Bush was a remarkable president in remarkable times.
He was humble and surprisingly self-effacing for a man who had held so many powerful positions – congressman, liaison to China (essentially the ambassador before we had official ties), Director of the CIA, Ambassador to the United Nations, Chairman of the Republican National Committee, Vice President of the United States and President. It was only because of an election defeat in 1970 that he did not also serve in the Senate.
Despite his privileged upbringing – the son of United States Senator Prescott Bush – “41” had a common touch and a gracious sensitivity to the common person. He would spend all important holidays at the White House so that his travels would not require hundreds, perhaps thousands, of workers – from Secret Service to local police and reporters to be called away from their families to support the needs of a traveling president.
Considering he only had one term, Bush was one of the most accomplished presidents in American history.
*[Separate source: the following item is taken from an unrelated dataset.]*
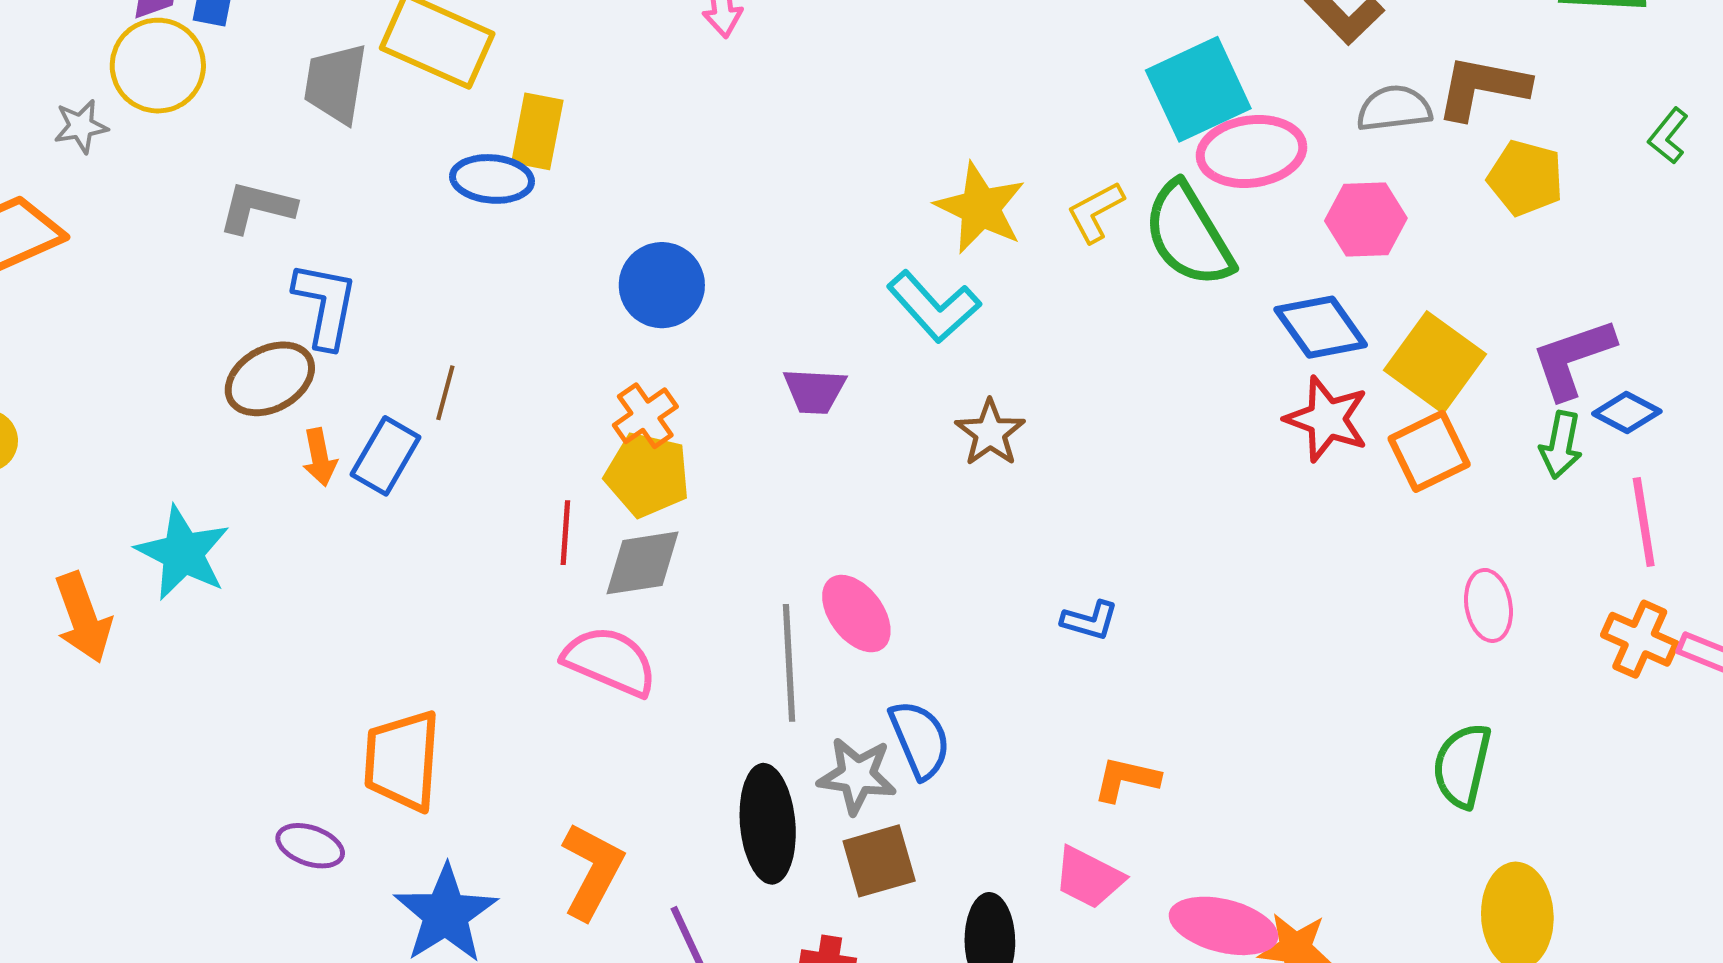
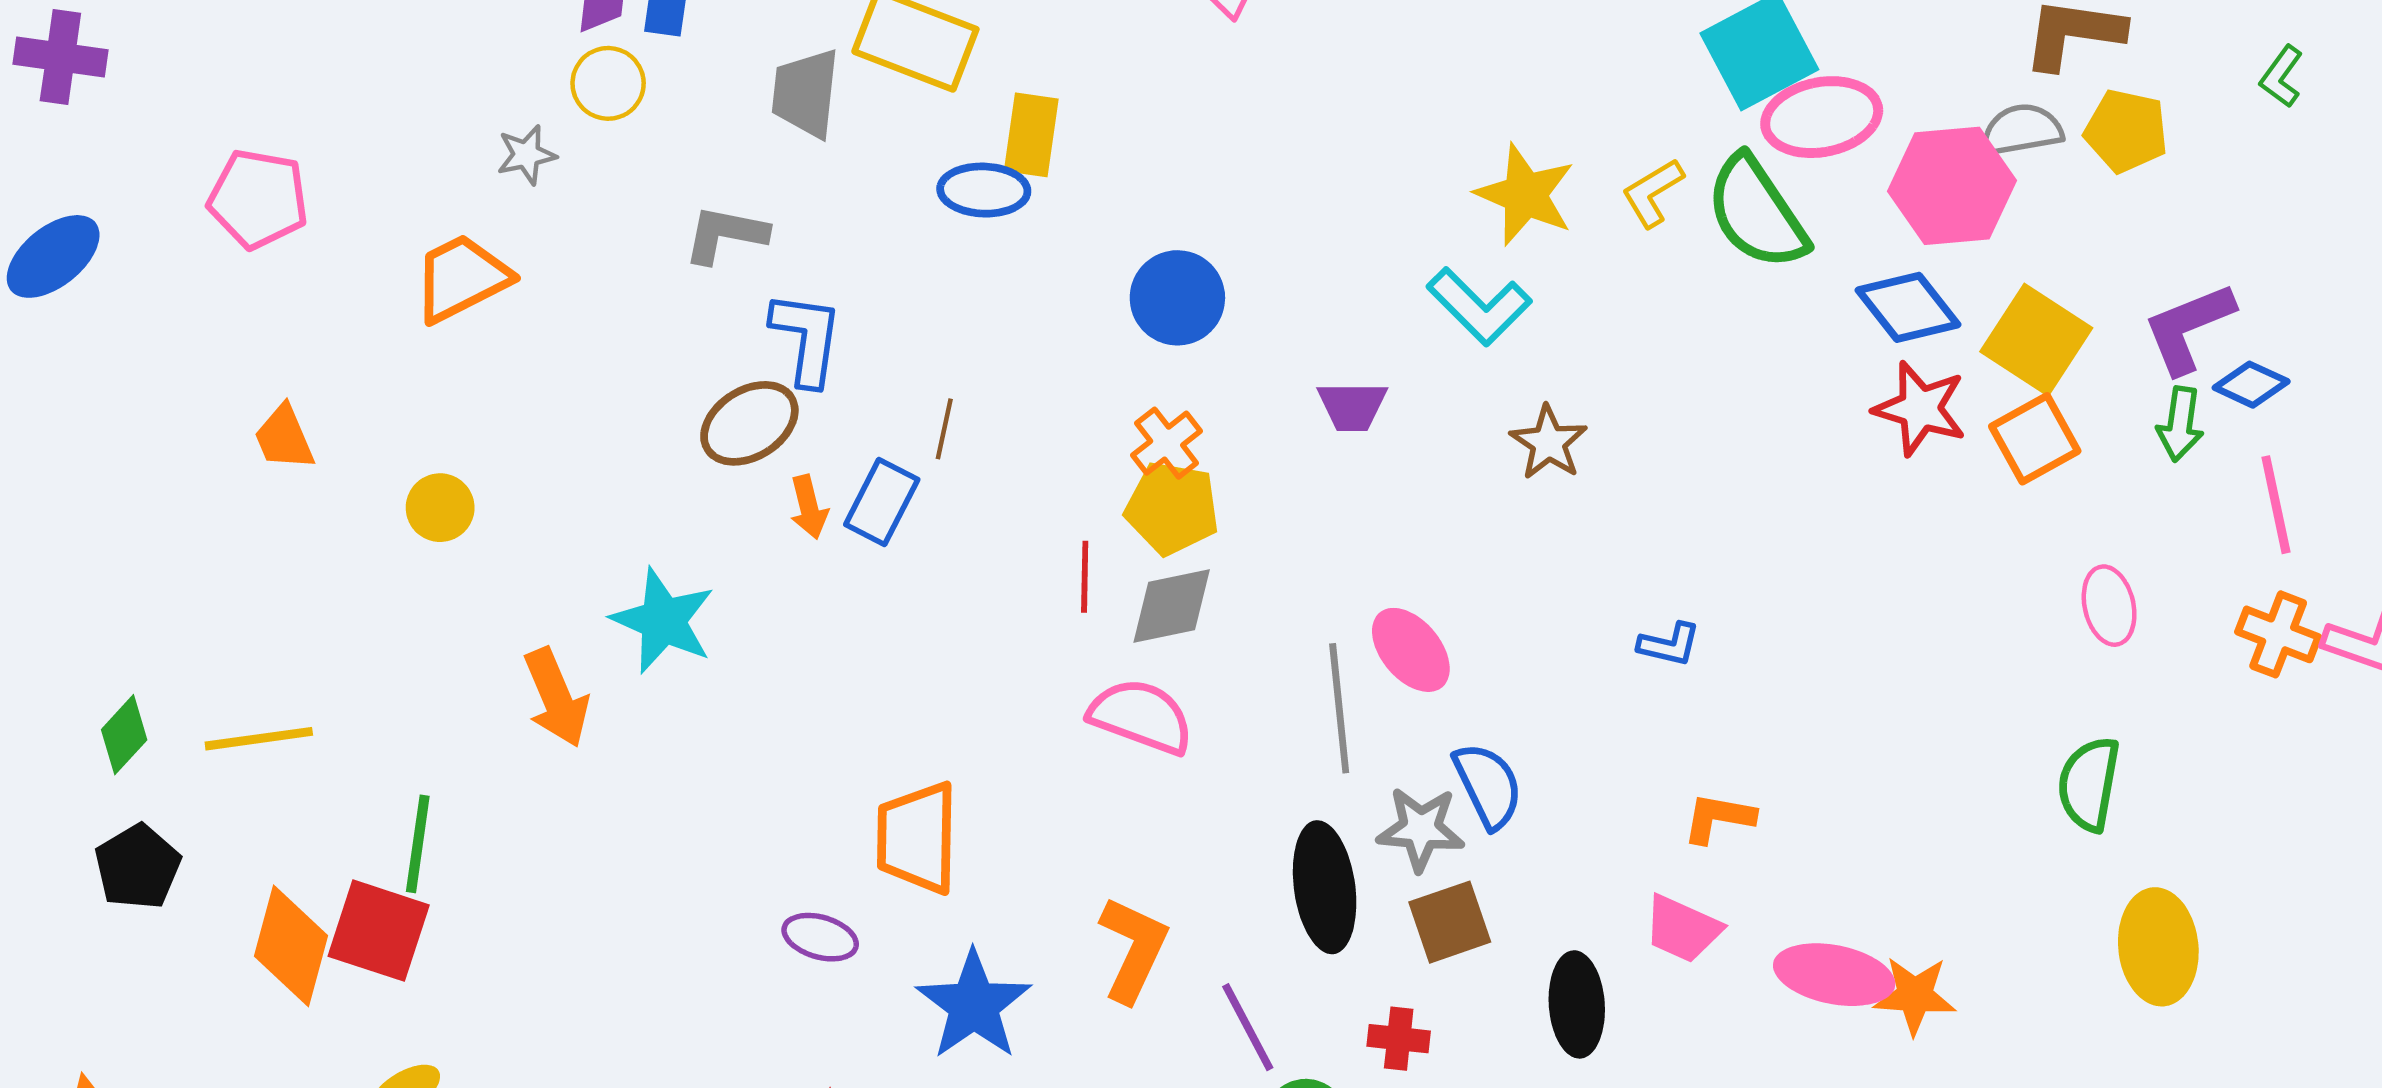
yellow circle: (158, 66) -> (608, 83), size x0.7
gray semicircle: (1394, 108) -> (2022, 130), moved
pink hexagon: (1366, 220) -> (1952, 186), size x1.4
Having worked side-by-side with President Reagan to strategically bring down the Soviet Union, it was on Bush’s watch that what Reagan dubbed the “evil empire” collapsed — and the Cold War ended in a bloodless victory. More than a dozen nations held in hegemony by the Soviets were again free and independent. The most iconic image of that amazing accomplishment was the tearing down of the Berlin Wall that divided Germany for almost 50 years.
When Iraq madman Saddam Hussein invaded Kuwait, Bush quickly assembled a coalition of nations and deployed 400,000 U.S. troop to the Middle East to drive the Iraqi forces out of their neighboring country. It was a war that was almost concluded in hours. Following the swift victory, Bush had a favorable rating of 91 percent — the highest of any president.
He was denied a second term by a conflation of many events – none of which on their own would have blocked his re-election. He had broken his “read my lips” campaign promise not to raise taxes. The economy had gone into a decline – and some blamed the tax increase. Independent candidate Ross Perot was cutting into the conservative base. In Bill Clinton, he was up against one of the most effective campaigners presidential elections had ever experienced – and conversely, Bush was floundering on the platform, even to the point that some suggested he was not in the best of health.
He and the also 94-year-old Jimmy Carter are the last presidents of what is often called America’s “greatest generation” – at least since the Founders. Whether that is a bit overstated, it can be said that Bush ended an era of civic pride and national unity that has not been seen to this day. His successor, Bill Clinton, kicked off the current era or division and acrimony from the grassroots to the Oval Office.
In fact, he came from a generation of men who did the right thing even if it was unpopular. H.W. wasn’t perfect, but he knew it and didn’t pretend otherwise.
George Herbert Walker Bush, you will be missed.